Edible oil traders in the country expect little change in import duties in the budget because the centre-left government will refrain from steps that fuel inflation, industry officials and analysts said on Wednesday.

I dont think any edible oil import duty changes will be announced in the budget, Navinbhai Shah, president of Bombay Oilseeds and Oil Exchange Ltd, told Reuters There is no case for an increase in import duty because in the governments Common Minimum Programme, first comes the consumer, said one analyst who asked not to be identified.

Finance Minister P Chidambaram is scheduled to present the 15-party centre-left governments second budget on February 28. Agriculture Minister Chaturanan Mishra, from the Communist Party of India (CPI) said last week he had proposed to Chidambaram an increase in import duty on edible oils to 30 percent from the current 20 percent.
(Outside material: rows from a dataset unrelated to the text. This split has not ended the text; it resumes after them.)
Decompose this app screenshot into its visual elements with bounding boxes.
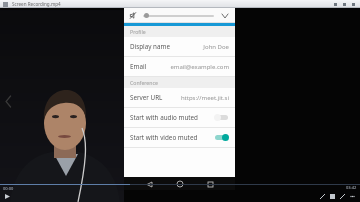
staticText: Settings bbox=[142, 13, 168, 22]
button[interactable]: Home bbox=[174, 178, 186, 190]
staticText: John Doe bbox=[203, 43, 229, 51]
staticText: Profile bbox=[130, 28, 146, 35]
button[interactable]: Email bbox=[124, 57, 235, 77]
button[interactable]: Expand bbox=[220, 11, 230, 21]
button[interactable]: Volume bbox=[144, 13, 149, 18]
button[interactable]: Fullscreen bbox=[337, 191, 347, 201]
button[interactable]: Play bbox=[3, 192, 12, 201]
button[interactable]: Minimize bbox=[331, 0, 340, 8]
staticText: Start with video muted bbox=[130, 133, 198, 142]
button[interactable]: Start with audio muted bbox=[124, 108, 235, 128]
button[interactable]: Back bbox=[143, 178, 155, 190]
button[interactable]: Close bbox=[349, 0, 358, 8]
staticText: email@example.com bbox=[170, 63, 229, 71]
button[interactable]: Display name bbox=[124, 37, 235, 57]
button[interactable]: Mute bbox=[129, 11, 138, 20]
button[interactable]: Maximize bbox=[340, 0, 349, 8]
staticText: 00:00 bbox=[3, 186, 14, 191]
staticText: Server URL bbox=[130, 93, 163, 102]
button[interactable]: More bbox=[347, 191, 357, 201]
staticText: 03:42 bbox=[346, 185, 357, 190]
button[interactable]: Settings bbox=[124, 8, 235, 26]
staticText: Conference bbox=[130, 79, 158, 86]
button[interactable]: Recents bbox=[204, 178, 216, 190]
staticText: Email bbox=[130, 62, 147, 71]
button[interactable]: Previous bbox=[1, 90, 15, 112]
staticText: Screen Recording.mp4 bbox=[12, 1, 61, 7]
staticText: Display name bbox=[130, 42, 170, 51]
button[interactable]: Stop bbox=[327, 191, 337, 201]
staticText: Start with audio muted bbox=[130, 113, 198, 122]
staticText: https://meet.jit.si bbox=[180, 94, 229, 102]
button[interactable]: Start with video muted bbox=[124, 128, 235, 148]
button[interactable]: Server URL bbox=[124, 88, 235, 108]
button[interactable]: Edit bbox=[317, 191, 327, 201]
Mishra said due to lower duties edible oil imports were turning out to be cheaper compared with domestically produced oil, hitting farmers and the industry. Industry officials said any increase in import duties in the 1997/98 (April-March) budget would not have an immediate impact on the domestic market. But a duty increase would have a cascading effect on prices of domestically produced oils once the lean season starts in July.

I dont expect any variation in duty but we are requesting the government to consider imports of oilseeds, Dhanji Sawla, chairman of the Central Organisation of Oil Industry and Trade (COOIT), said. It will help to firm up the idle refining capacity which is currently around 60 percent, Sawla said. Prime Minister H D Deve Gowda said in November that he would look into the COOIT demand for allowing free imports of oilseeds.

He had said the government would consider allowing free import of oilseeds provided the farmers were protected and consumers benefited from the move.

K M L Chabbra, executive director of COOIT said the government should work out a clear edible oil import policy, including allowing imports of oilseeds and futures trading in edible oil.

The annual Economic Survey, tabled in the parliament by the government on Wednesday, said the 1996/97 (July-June) oilseeds crop was expected to be 24.1 million tonnes compared with 22.4 million in 1995/96.

Analysts said demand for edible oil was growing because of growth in population and rise in disposable incomes. Industry officials said edible oil demand was expected to increase to 1.5 million tonnes in 1996/97 (November-October), compared with 1.2 million in the previous year.